SummaryBetween now and November, Avalere will to bring election content, including podcasts to the public dialogue. Our experts provide a quick glimpse into the role healthcare will play in the 2016 elections and hot topics you can expect to hear about on the campaign trail
Elizabeth: Hello and welcome to the second in a series of podcasts focused on health policy in the 2016 elections. I’m Elizabeth Carpenter and I lead the policy practice at Avalere. Today, we are going to focus on what’s at stake for the drug pricing debate at voting booths across the nation in November. I’m joined here by my colleague Caroline Pearson, senior vice president for policy and strategy at Avalere. Caroline, I am going to switch things up today and start by talking about what our listeners should watch in the states. So, let’s start with a brief recap. What action have we seen so far this year in the states focused on drug pricing?
Caroline: Thanks, Elizabeth. The states have been active this year considering a variety of measures focused on drug price transparency. Vermont became the first state to require certain manufacturers to justify price increases by disclosing select input costs to the state.
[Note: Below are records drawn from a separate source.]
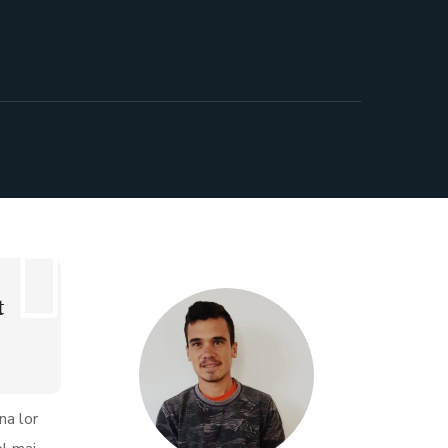
t
na lor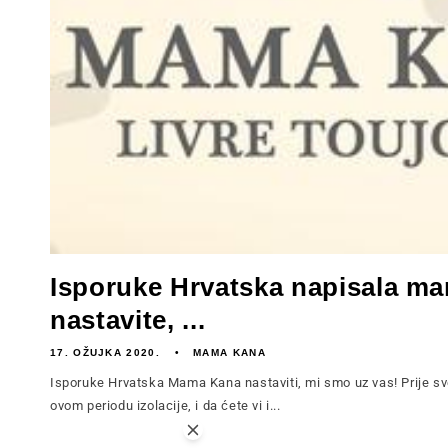
Isporuke Hrvatska napisala m
nastavite, ...
17. OŽUJKA 2020.
MAMA KANA
Isporuke Hrvatska Mama Kana nastaviti, mi smo uz vas! Prije s
ovom periodu izolacije, i da ćete vi i...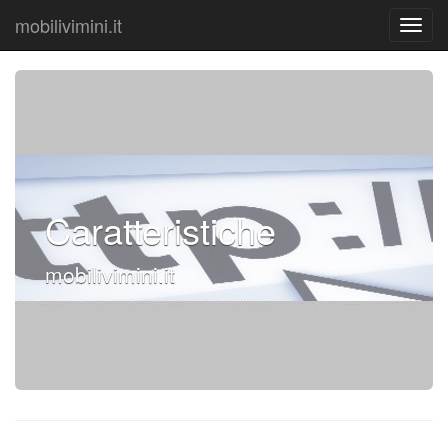
mobilivimini.it
Caratteristiche
mobilivimini.it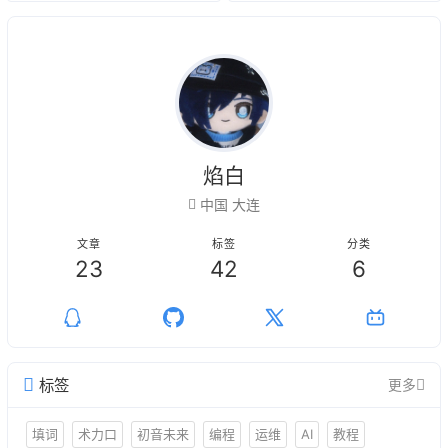
焰白
中国 大连
文章
标签
分类
23
42
6
标签
更多
填词
术力口
初音未来
编程
运维
AI
教程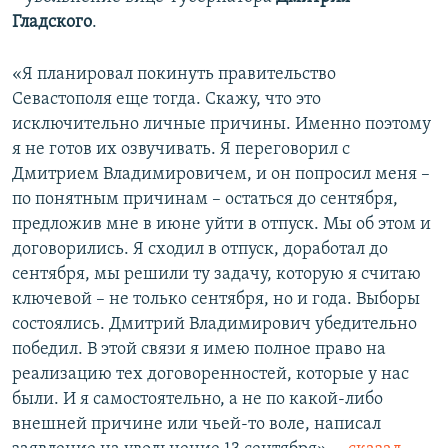
Гладского
.
«Я планировал покинуть правительство
Севастополя еще тогда. Скажу, что это
исключительно личные причины. Именно поэтому
я не готов их озвучивать. Я переговорил с
Дмитрием Владимировичем, и он попросил меня –
по понятным причинам – остаться до сентября,
предложив мне в июне уйти в отпуск. Мы об этом и
договорились. Я сходил в отпуск, доработал до
сентября, мы решили ту задачу, которую я считаю
ключевой – не только сентября, но и года. Выборы
состоялись. Дмитрий Владимирович убедительно
победил. В этой связи я имею полное право на
реализацию тех договоренностей, которые у нас
были. И я самостоятельно, а не по какой-либо
внешней причине или чьей-то воле, написал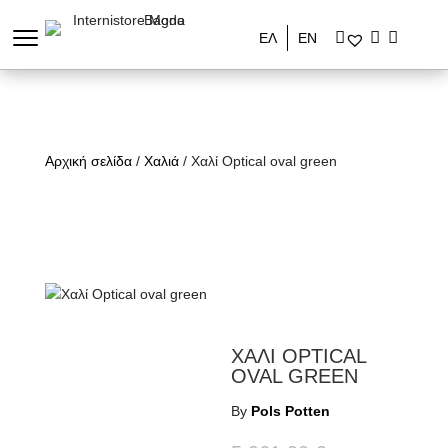
ΕΛ
ΕΝ
Αρχική σελίδα
/
Χαλιά
/ Χαλί Optical oval green
ΧΑΛΙ OPTICAL
OVAL GREEN
By
Pols Potten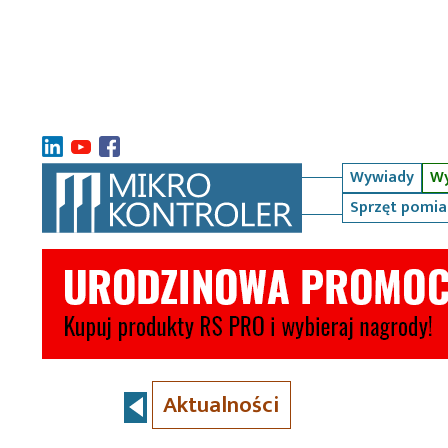
Wywiady
Wy
Sprzęt pomi
Aktualności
Connecticut’s governor also signed legislation that establishes a task force to study value-based pricing of medications. We continue to wait to see if a few remaining states, including California, will take action this year.
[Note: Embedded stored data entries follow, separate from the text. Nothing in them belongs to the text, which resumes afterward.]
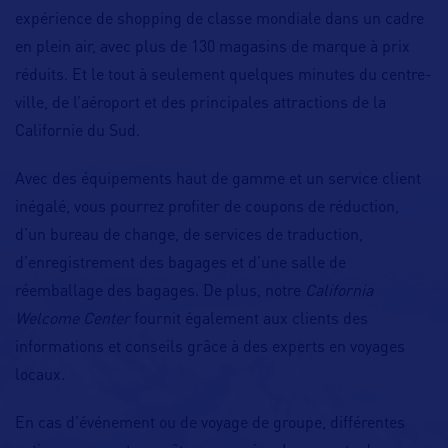
expérience de shopping de classe mondiale dans un cadre
en plein air, avec plus de 130 magasins de marque à prix
réduits. Et le tout à seulement quelques minutes du centre-
ville, de l’aéroport et des principales attractions de la
Californie du Sud.
Avec des équipements haut de gamme et un service client
inégalé, vous pourrez profiter de coupons de réduction,
d’un bureau de change, de services de traduction,
d’enregistrement des bagages et d’une salle de
réemballage des bagages. De plus, notre
California
Welcome Center
fournit également aux clients des
informations et conseils grâce à des experts en voyages
locaux.
En cas d’événement ou de voyage de groupe, différentes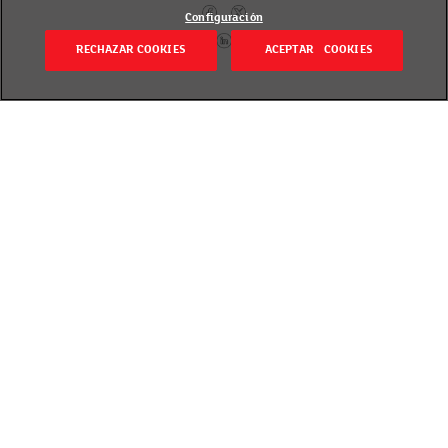
Configuración
RECHAZAR COOKIES
ACEPTAR COOKIES
Itzuli
Publicado el 20 December 2019
NIRE DENDAREN ORDUTEGIA IKUSI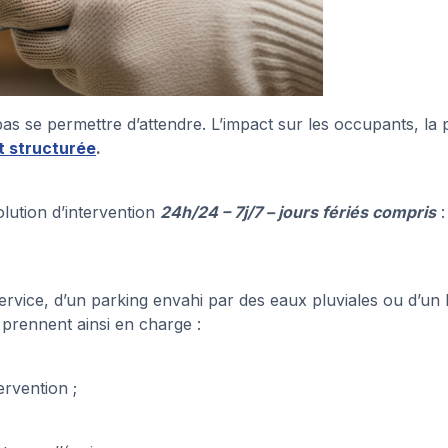
se permettre d’attendre. L’impact sur les occupants, la pre
t structurée
.
ution d’intervention
24h/24 – 7j/7 – jours fériés compris
:
 service, d’un parking envahi par des eaux pluviales ou d’un
 prennent ainsi en charge :
ervention ;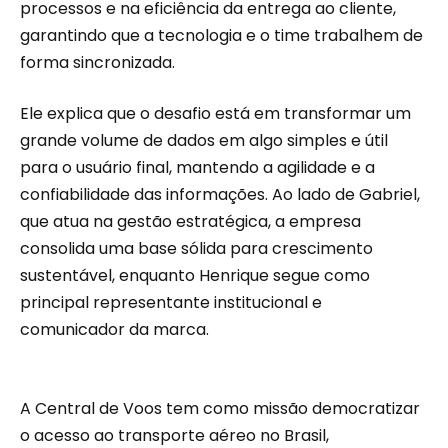
processos e na eficiência da entrega ao cliente,
garantindo que a tecnologia e o time trabalhem de
forma sincronizada.
Ele explica que o desafio está em transformar um
grande volume de dados em algo simples e útil
para o usuário final, mantendo a agilidade e a
confiabilidade das informações. Ao lado de Gabriel,
que atua na gestão estratégica, a empresa
consolida uma base sólida para crescimento
sustentável, enquanto Henrique segue como
principal representante institucional e
comunicador da marca.
A Central de Voos tem como missão democratizar
o acesso ao transporte aéreo no Brasil,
Elizabeth: So, looking ahead, what role do you think the 2016 elections may play in the future of these initiatives in the states? Do you expect them to continue?
Caroline: Great question. I’ll answer the second half of your question first. Yes, I would expect the focus on drug prices will continue in the states in the next legislative session, particularly if the issue continues to gain attention at the national level. As for the role of the elections, legislatures need to pass these pieces of legislation and governors need to sign them into law. There are 12 gubernatorial elections this year and 86 of 99 legislative chambers across the country are also on the ballot. So, it is safe to say that the outcome of the 2016 races will impact what we see on this front in the future.
Elizabeth: Thanks, Caroline. Before we move on, we have not talked about the ballot initiative in California.
Caroline: Yes, absolutely. The people of California will vote on a ballot initiative that would tie prices that some state programs pay for medications to the prices paid by the federal Department of Veterans Affairs. The initiative has implications for stakeholders operating in California and beyond because of government price reporting standards and the precedent it might set for other states, among other issues.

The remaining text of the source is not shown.